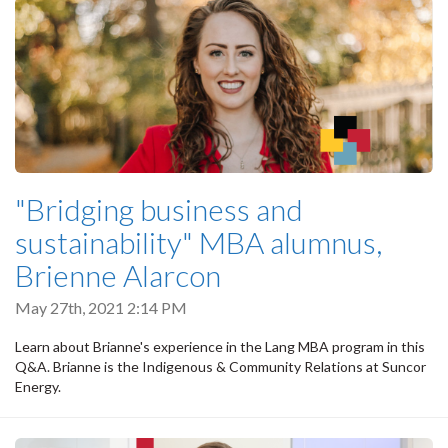
"Bridging business and
sustainability" MBA alumnus,
Brienne Alarcon
May 27th, 2021 2:14 PM
Learn about Brianne's experience in the Lang MBA program in this
Q&A. Brianne is the Indigenous & Community Relations at Suncor
Energy.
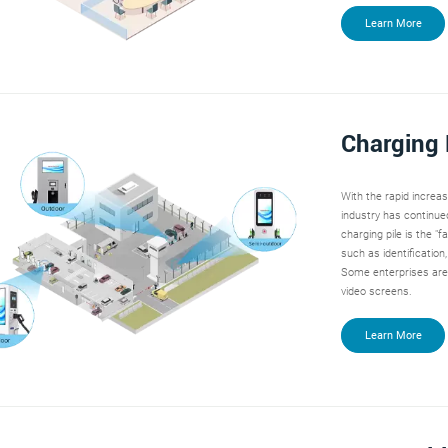
Learn More
Charging 
With the rapid increa
industry has continued
charging pile is the "f
such as identification
Some enterprises are 
video screens.
Learn More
☆ ☆ ☆ ☆
Beginning with the line in which "charging pile is" appears, print each remaining line of the listing exactly, the last line included.

## Exercise answer
charging pile is the "f
such as identification
Some enterprises are 
video screens.
Learn More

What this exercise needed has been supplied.